What about economic growth? The economy normally grows by 3 percent a year, even when recessions are included, but has now grown by 0 percent for five years. We need quite a few years of economic growth in the range of 5 to 6 percent to merely get back to the 3 percent trendline. Decent economic growth would slash spending on unemployment benefits, food stamps, Medicaid, SSI, and dubious disability claims, while boosting revenues from greater payrolls and profits. Democrats and Republicans may disagree on how much economic damage their tax‐increase proposals would cause, but nobody could argue that they would cause faster economic growth.
Before the election, by contrast, both Romney and Obama proposed reducing the corporate tax rate from 35 percent to 25–28 percent. This would give a lot of bang for no bucks. Nearly every other advanced country has a corporate tax rate no higher than 28 percent, and most of them raise more revenue than we do because they have greater domestic profits to tax (and less corporate debt to deduct). In “The Dynamic Effects of Personal and Corporate Income Tax Changes in the United States,” an ambitious historical survey, Karel Mertens of Cornell University and Morten O. Ravn of University College in London found that “cuts in corporate taxes have no significant impact on revenues because of a very elastic response of the tax base.”

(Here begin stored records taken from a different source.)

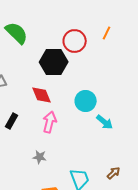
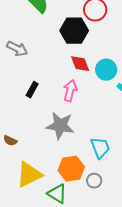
red diamond: (42, 95) -> (80, 64), moved
gray star: (40, 157) -> (60, 126), size x2.0

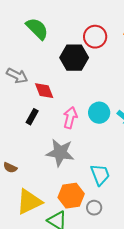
red diamond: (80, 64) -> (44, 91), moved
cyan circle: (106, 70) -> (99, 113), moved

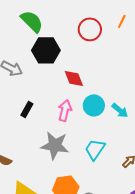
black hexagon: (74, 58) -> (46, 50), moved
red diamond: (44, 91) -> (74, 78), moved
cyan trapezoid: (100, 175) -> (95, 149), moved, turned -125

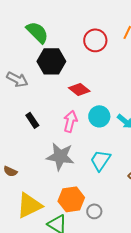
red diamond: (74, 78) -> (79, 89), turned -30
black rectangle: (27, 109) -> (32, 120), turned -63

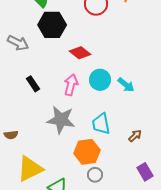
cyan trapezoid: (100, 160) -> (101, 124), turned -45
brown semicircle: (10, 171) -> (11, 135), turned -32
orange hexagon: (71, 199) -> (87, 152), moved

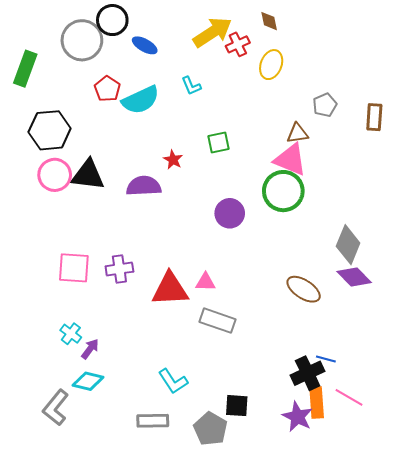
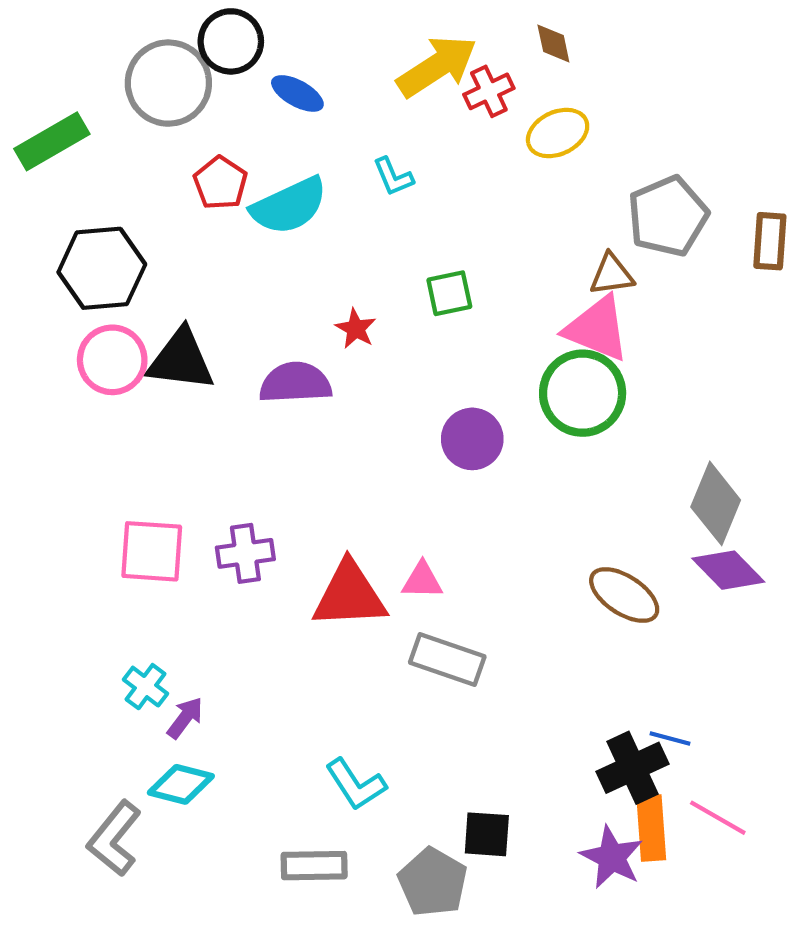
yellow ellipse: (271, 65) -> (558, 133), turned 44
green rectangle: (25, 69) -> (52, 141), turned 40
gray pentagon: (325, 105) -> (668, 216), size x1.6

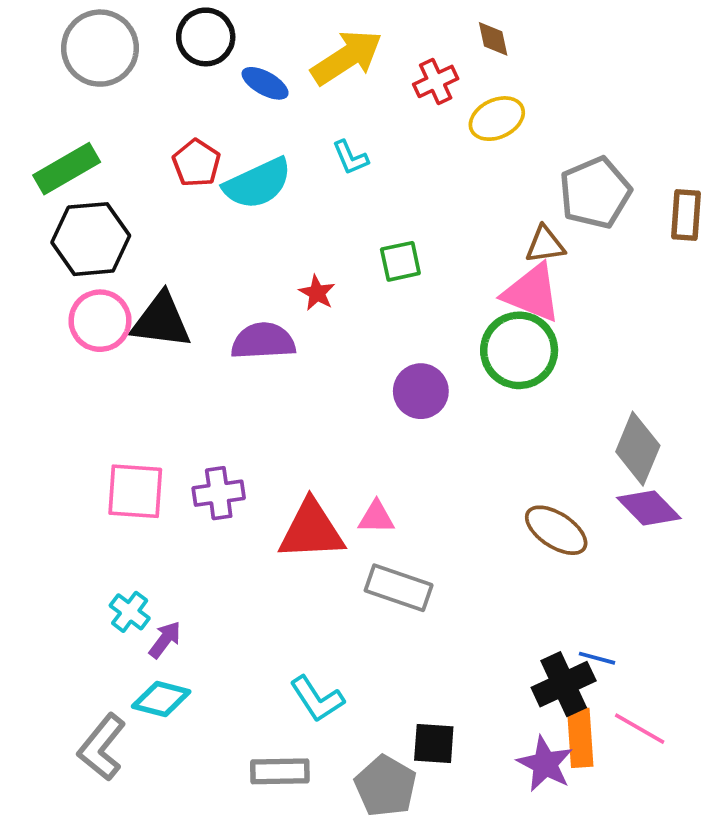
yellow arrow: (437, 66) -> (347, 57), moved
gray circle: (168, 83) -> (100, 48), moved
green rectangle: (52, 141) -> (67, 169), moved

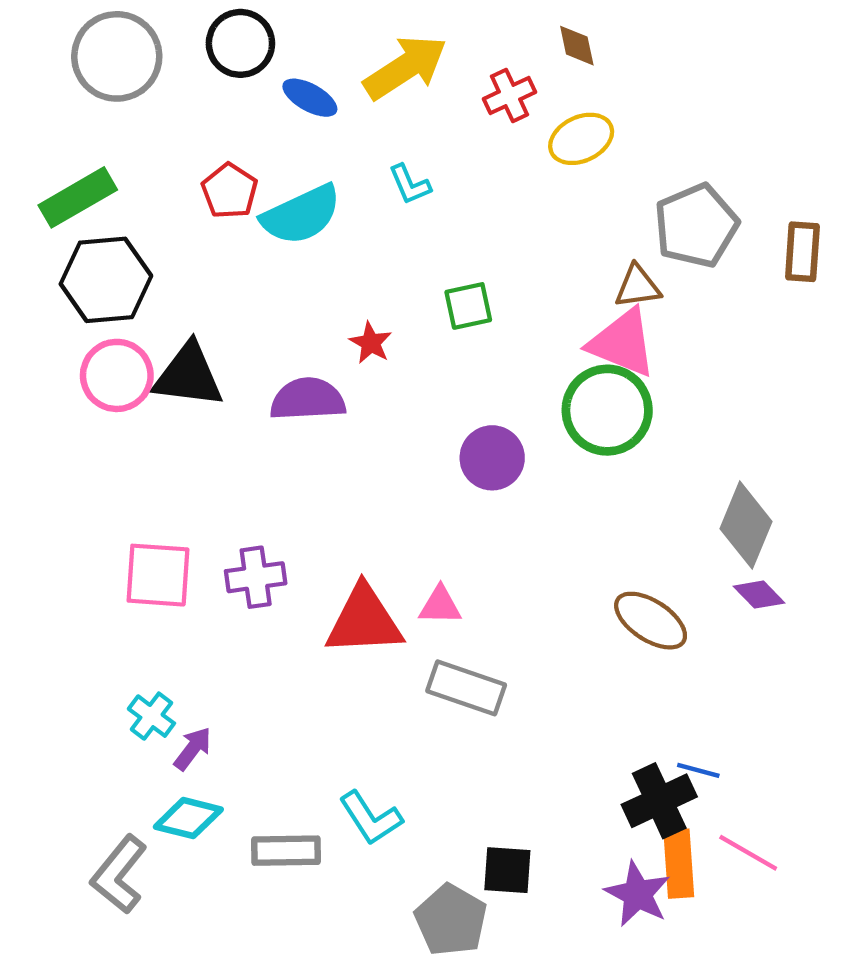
purple diamond: (649, 508) -> (759, 595), size x0.7
gray rectangle: (280, 771) -> (286, 851), moved

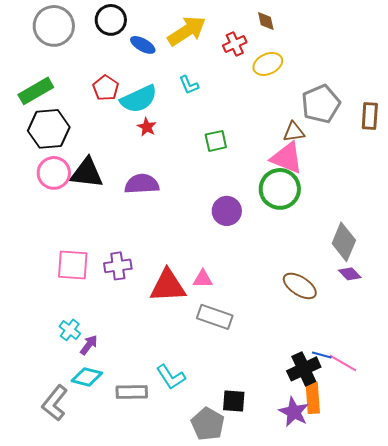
red star: (371, 343) -> (147, 127), moved
pink line: (748, 853) -> (343, 363), moved

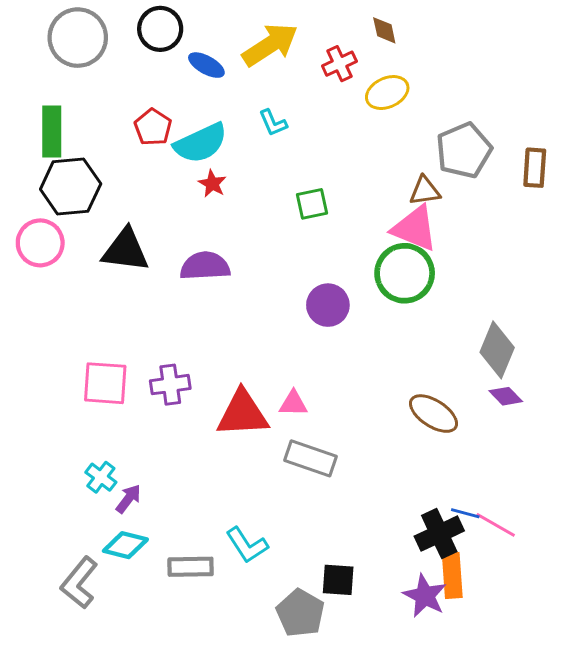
green rectangle: (36, 91) -> (52, 132), turned -60
pink circle: (54, 173) -> (40, 243), moved

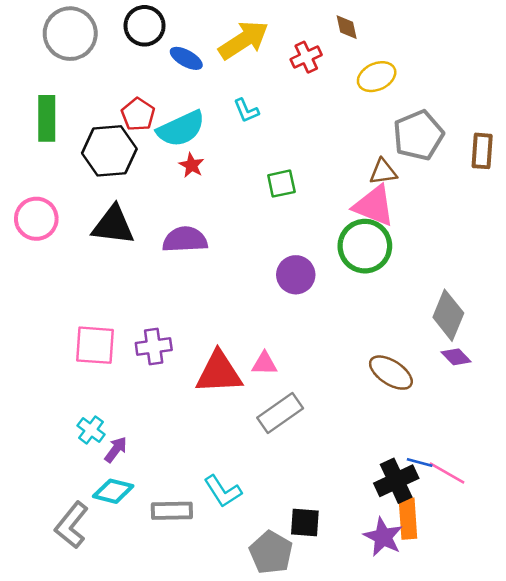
yellow ellipse: (387, 93) -> (377, 77), moved
black hexagon: (71, 187) -> (109, 151), moved
gray rectangle: (311, 458) -> (280, 413), turned -54

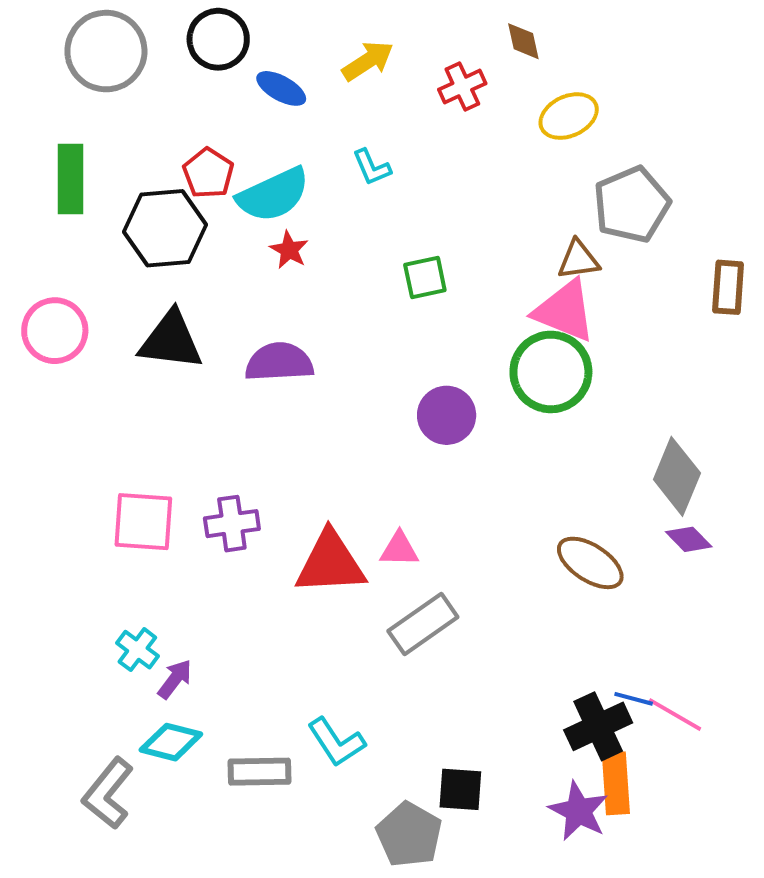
yellow arrow: (244, 40) -> (368, 61), size x0.7
brown rectangle: (482, 151) -> (728, 287), moved

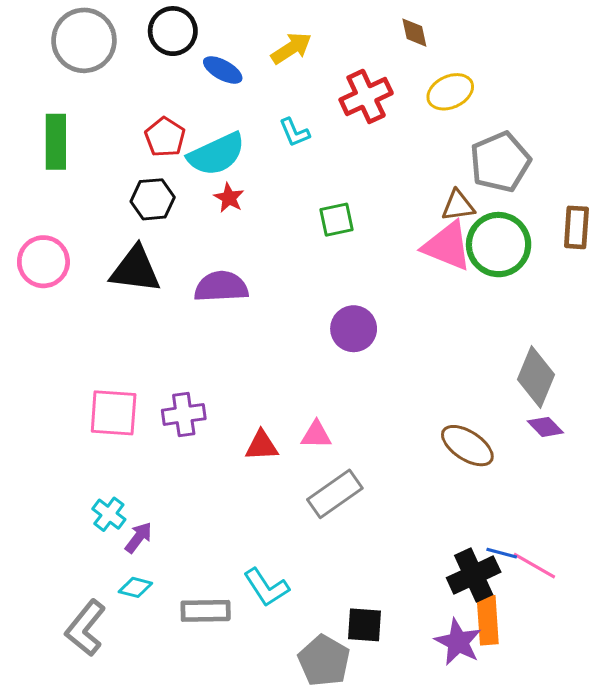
red cross: (462, 86) -> (366, 96), moved, size x1.4
black hexagon: (165, 228) -> (153, 199), moved, size x0.7
green circle: (551, 372) -> (499, 245), moved
red triangle: (330, 563) -> (262, 446), size x0.6
cyan diamond: (171, 742) -> (135, 587), size x0.7

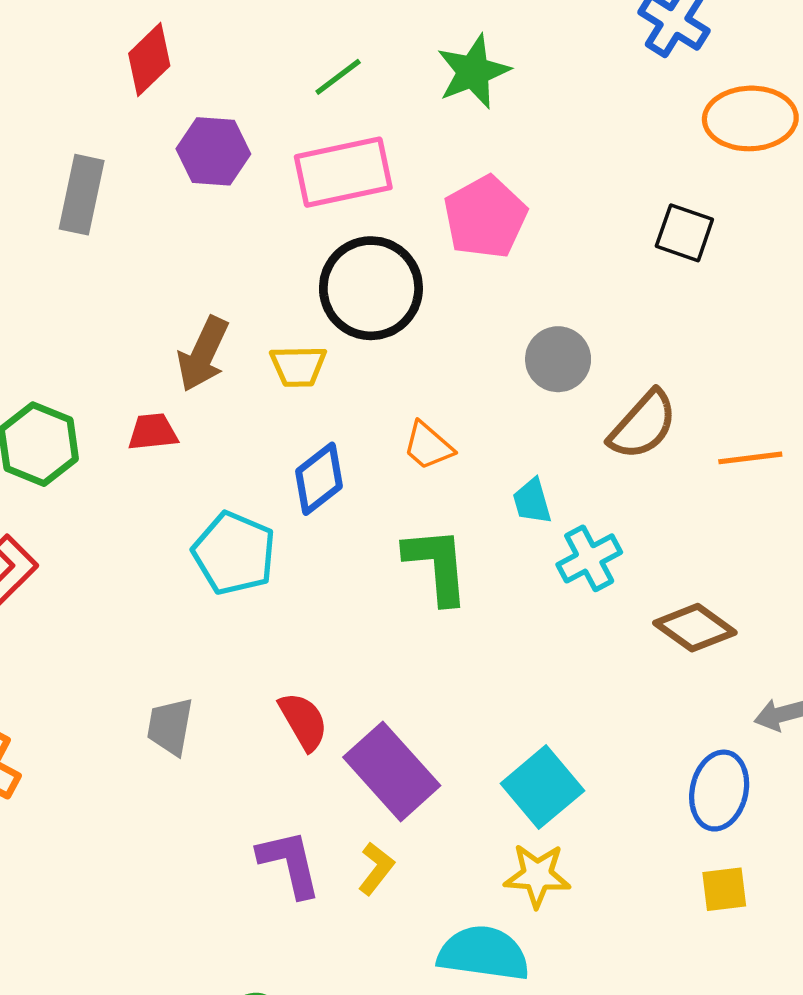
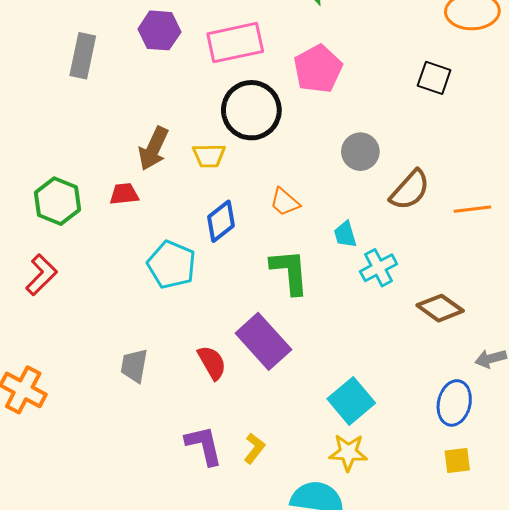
purple rectangle: (392, 771) -> (263, 341), moved

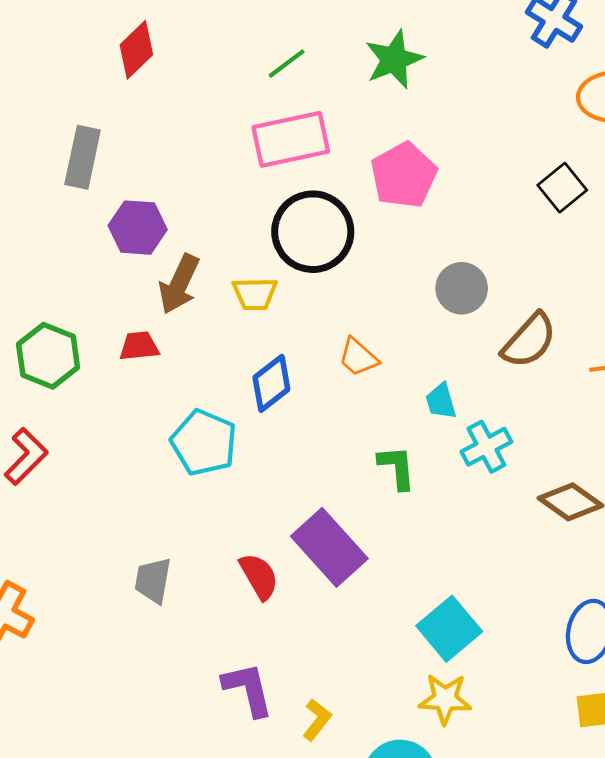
purple hexagon: (159, 30) -> (138, 228), moved
black square: (434, 78) -> (562, 188), turned 32
green L-shape: (290, 272) -> (397, 467), moved, size x0.7
yellow L-shape: (254, 448) -> (317, 720), moved

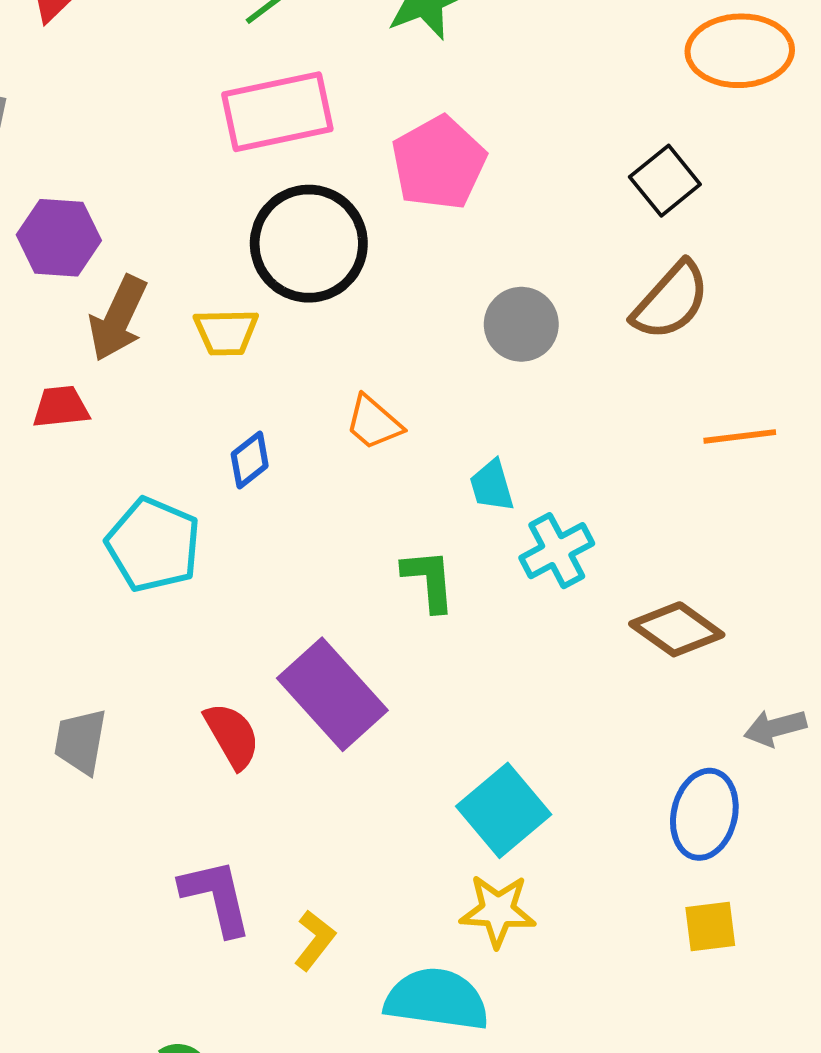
brown semicircle: (529, 341) -> (671, 301), moved
blue diamond: (271, 383) -> (250, 460), size x0.7

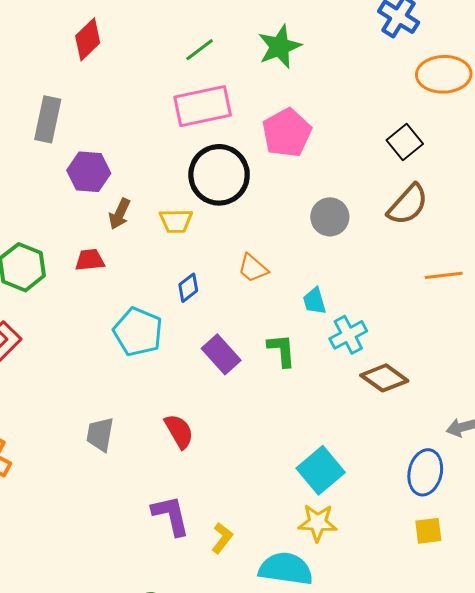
brown arrow: (118, 318) -> (120, 214), size x0.7
brown diamond: (677, 629) -> (384, 378), moved
purple rectangle: (332, 694) -> (221, 354), moved, size x0.7

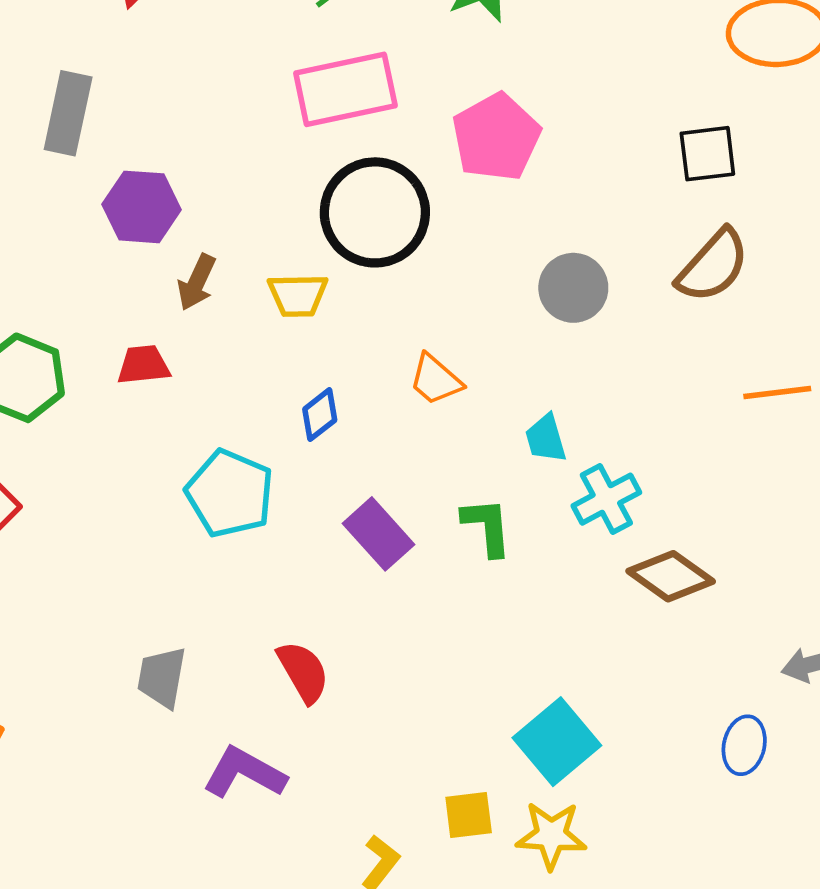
black square: (405, 142) -> (707, 154), turned 32
blue ellipse: (425, 472) -> (744, 745), size x0.7
purple L-shape: (171, 515) -> (244, 773), moved, turned -48
yellow square: (428, 531) -> (469, 815), moved

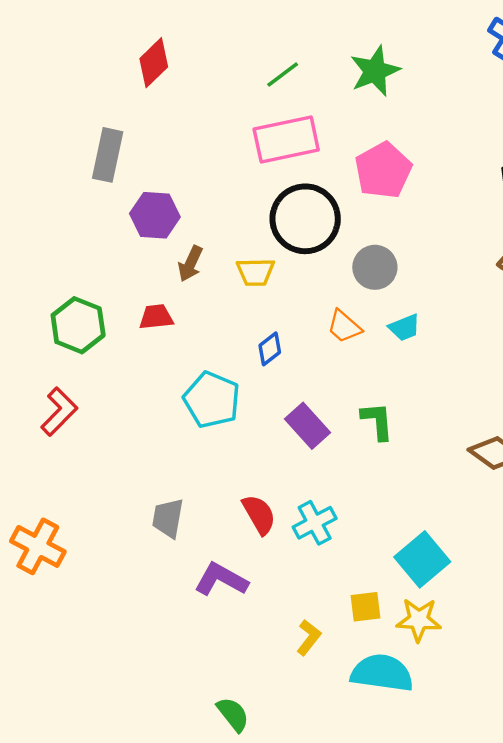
gray circle: (573, 288) -> (375, 267), moved
cyan trapezoid: (546, 438) -> (404, 328), moved, turned -96
cyan cross: (606, 499) -> (315, 523), moved

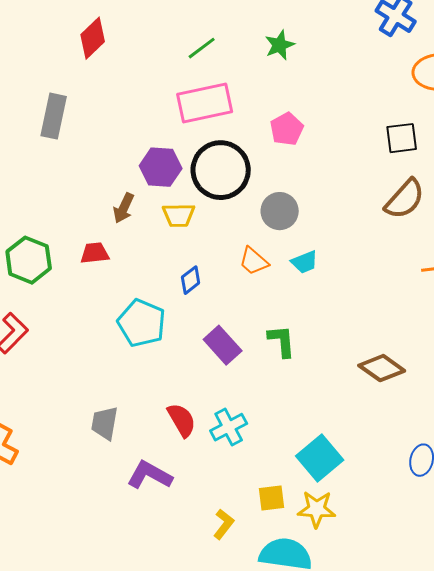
green star: (375, 71) -> (280, 45), size x0.7
pink pentagon: (383, 170) -> (287, 129), size x0.7
purple hexagon: (155, 215) -> (161, 167), moved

Republicans’ favorite argument against high individual tax rates is that they hurt small businesses that choose to file under the individual tax code as pass‐through entities, such as partnerships or Subchapter S corporations. Such businesses grow by reinvesting their earnings, so taxing away 39.6 percent of the income generated by the business shrinks both the incentive and the funding needed to expand. A corporate tax rate of 25 to 28 percent, however, could be a vital safety valve. The wider gap between a presumably higher individual tax rate and a lower corporate tax rate would quickly induce thousands of pass‐through firms to set up Subchapter C corporations to shelter retained earnings from the possibly increased individual tax rate. The retained earnings would then be available for expanding the business. Business earnings would be double‐taxed at the individual level only if and when owners paid themselves higher salaries or dividends, or taxed as capital gains if the expanded business is later sold.
House Republicans have been capitulating to most of Obama’s tax plans without getting anything tangible in return except the president’s blatantly impossible promise to make middle‐class tax breaks “permanent.” It is time for the GOP to ask the president to make good on his half‐hearted campaign rhetoric about cutting the corporate tax rate. This would greatly invigorate the tax climate for all businesses, big and small. The positive impact on business investment, and on multinational decisions to locate new businesses in the U.S. rather than abroad, would be swift and powerful. There is nothing to lose from cutting the corporate tax rate, not even revenue, and the economic gains are likely to be quite astonishing.